Now who that will be, can be, for the beginning of the 21st century is not very clear. But my assumption is that there are some people that have promise.
Some images come forth from Eyes on the Prize
, the PBS series on the civil rights movement. One was from the sequence that dealt with the campaign and election of Harold Washington in Chicago.
For me, one of the most powerful persons pictured was a single mother who lived in a project-her name was Rosie-who was drawn into the Washington campaign. As she put it, "Just me, just ordinary me. I discovered," she said, "that I could do something about really making history." That image of this welfare mother, single parent, project parent being able to sense the democratic nature of the campaign itself, being drawn into the possibility of helping to create our history, was very powerful to me.
Another thing that continues to stay in my memory from that Washington sequence was a panning shot that the camera did over some voter-registration demonstrations.

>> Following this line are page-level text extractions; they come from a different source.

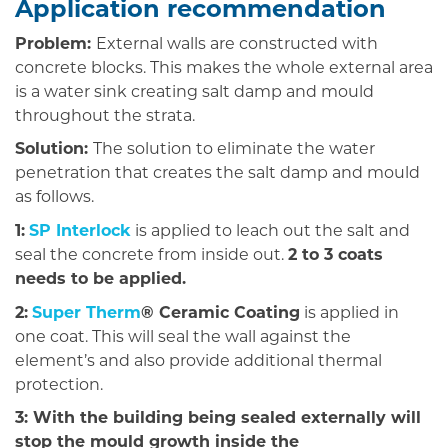
Application recommendation
Problem:
External walls are constructed with
concrete blocks. This makes the whole external area
is a water sink creating salt damp and mould
throughout the strata.
Solution:
The solution to eliminate the water
penetration that creates the salt damp and mould
as follows.
1:
SP Interlock
is applied to leach out the salt and
seal the concrete from inside out.
2 to 3 coats
needs to be applied.
2:
Super Therm
® Ceramic Coating
is applied in
one coat. This will seal the wall against the
element’s and also provide additional thermal
protection.
3: With the building being sealed externally will
stop the mould growth inside the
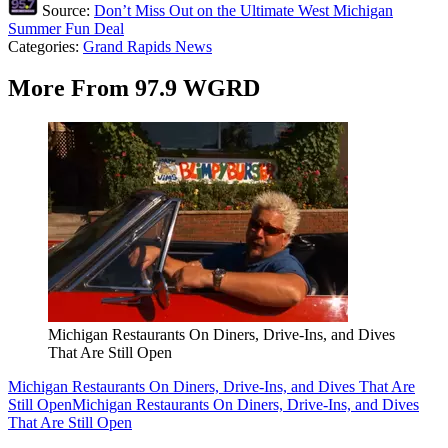
Source:
Don’t Miss Out on the Ultimate West Michigan
Summer Fun Deal
Categories
:
Grand Rapids News
More From 97.9 WGRD
Michigan Restaurants On Diners, Drive-Ins, and Dives
That Are Still Open
Michigan Restaurants On Diners, Drive-Ins, and Dives That Are
Still Open
Michigan Restaurants On Diners, Drive-Ins, and Dives
That Are Still Open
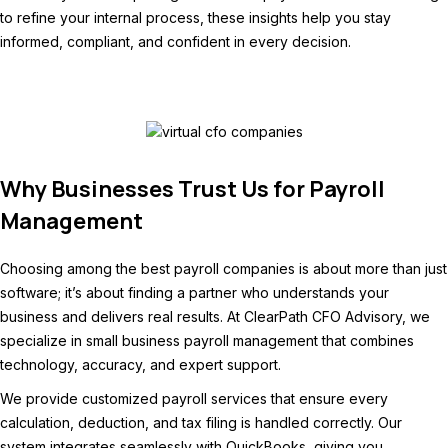
to refine your internal process, these insights help you stay
informed, compliant, and confident in every decision.
Why Businesses Trust Us for Payroll
Management
Choosing among the best payroll companies is about more than just
software; it’s about finding a partner who understands your
business and delivers real results. At ClearPath CFO Advisory, we
specialize in small business payroll management that combines
technology, accuracy, and expert support.
We provide customized payroll services that ensure every
calculation, deduction, and tax filing is handled correctly. Our
system integrates seamlessly with QuickBooks, giving you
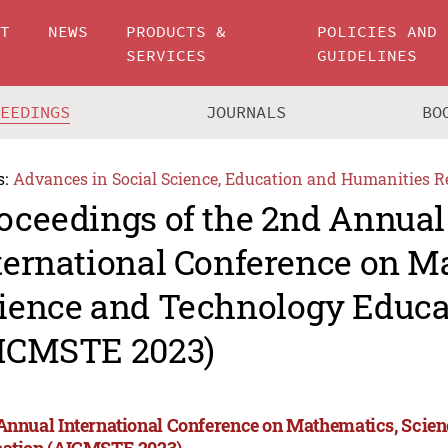
UT
NEWS
PRODUCTS &
POLICIES AND
SERVICES
GUIDELINES
CEEDINGS
JOURNALS
BO
s:
Advances in Social Science, Education and Humanities R
oceedings of the 2nd Annual
ternational Conference on M
ience and Technology Educa
ICMSTE 2023)
Annual International Conference on Mathematics, Scie
ation (AICMSTE 2023)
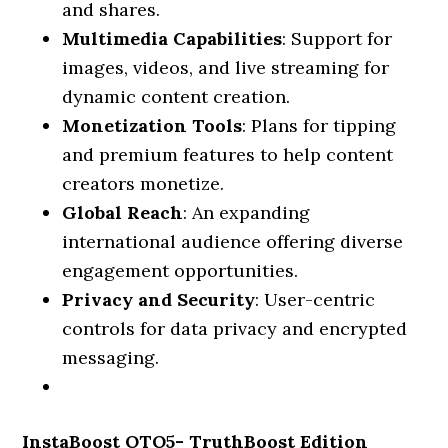
and shares.
Multimedia Capabilities
: Support for
images, videos, and live streaming for
dynamic content creation.
Monetization Tools
: Plans for tipping
and premium features to help content
creators monetize.
Global Reach
: An expanding
international audience offering diverse
engagement opportunities.
Privacy and Security
: User-centric
controls for data privacy and encrypted
messaging.
InstaBoost OTO5- TruthBoost Edition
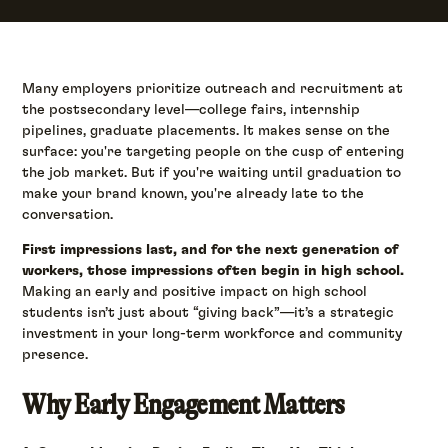
Many employers prioritize outreach and recruitment at
the postsecondary level—college fairs, internship
pipelines, graduate placements. It makes sense on the
surface: you're targeting people on the cusp of entering
the job market. But if you're waiting until graduation to
make your brand known, you're already late to the
conversation.
First impressions last, and for the next generation of
workers, those impressions often begin in high school.
Making an early and positive impact on high school
students isn’t just about “giving back”—it’s a strategic
investment in your long-term workforce and community
presence.
Why Early Engagement Matters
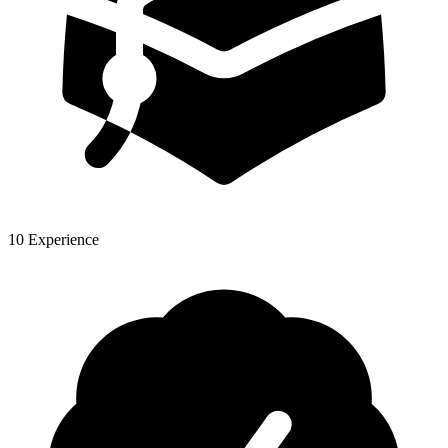
10 Experience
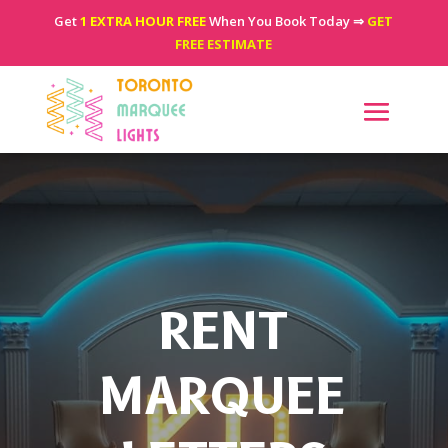
Get
1 EXTRA HOUR FREE
When You Book Today ⇒
GET
FREE ESTIMATE
RENT
MARQUEE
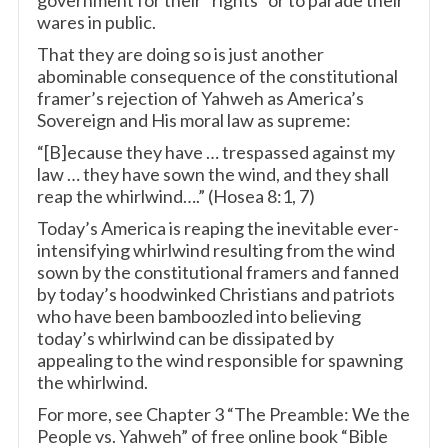
government for their “rights” or to parade their
wares in public.
That they are doing so is just another
abominable consequence of the constitutional
framer’s rejection of Yahweh as America’s
Sovereign and His moral law as supreme:
“[B]ecause they have … trespassed against my
law … they have sown the wind, and they shall
reap the whirlwind….” (Hosea 8:1, 7)
Today’s America is reaping the inevitable ever-
intensifying whirlwind resulting from the wind
sown by the constitutional framers and fanned
by today’s hoodwinked Christians and patriots
who have been bamboozled into believing
today’s whirlwind can be dissipated by
appealing to the wind responsible for spawning
the whirlwind.
For more, see Chapter 3 “The Preamble: We the
People vs. Yahweh” of free online book “Bible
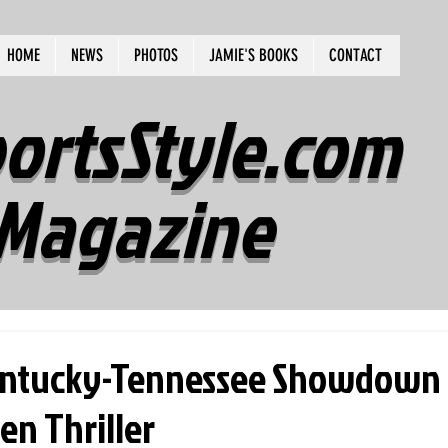
HOME
NEWS
PHOTOS
JAMIE'S BOOKS
CONTACT
ortsStyle.com
Magazine
Kentucky-Tennessee Showdown
en Thriller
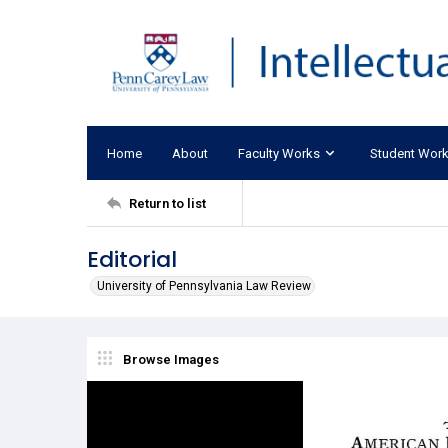
Home
About
Faculty Works
Student Wor
Return to list
Editorial
University of Pennsylvania Law Review
Browse Images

You see a whole group of black young men lining up, including one carrying a baby. All were the kind of young men who have become symbols of deterioration, decay, and threat in our society. They clearly were being called into some kind of participation that inspired them to try something other than what they might usually be doing.
The third image is of a classic Student Nonviolence Coordinating Committee (SNCC) photo. An old man, about 106 years old, is being lifted up on the shoulders of two young SNCC workers because he had just registered to vote for the first time, some place in Mississippi. Someone who was so close to the end of his life, who had never been counted as worthy of anything by the larger society, was now being lifted up by these young people, in a way, to manifest his great value.
That opportunity for the poor and the discarded to find a sense of their true value, and that connection between the young and the old, came to my mind as I thought about all the people who we will be in danger of losing if we allow money to become the major force behind the determination of who can participate in institutional democracy in America.
Sojourners: How were these young people in the Washington campaign and in the SNCC work inspired? What caused them to take the burden upon their shoulders?
Harding: A lot of them were deeply inspired by the religious traditions out of which they had come-some of which they were rejecting, but it was part of their history. It was also part of the context of that time in history, when people really believed it was possible to change things, and that even they could participate in the process of change. That's very, very important.
We need to revive our dreaming possibilities, our imagination. People then were developing the capacity to dream about their lives; they didn't disdain some people as unimportant.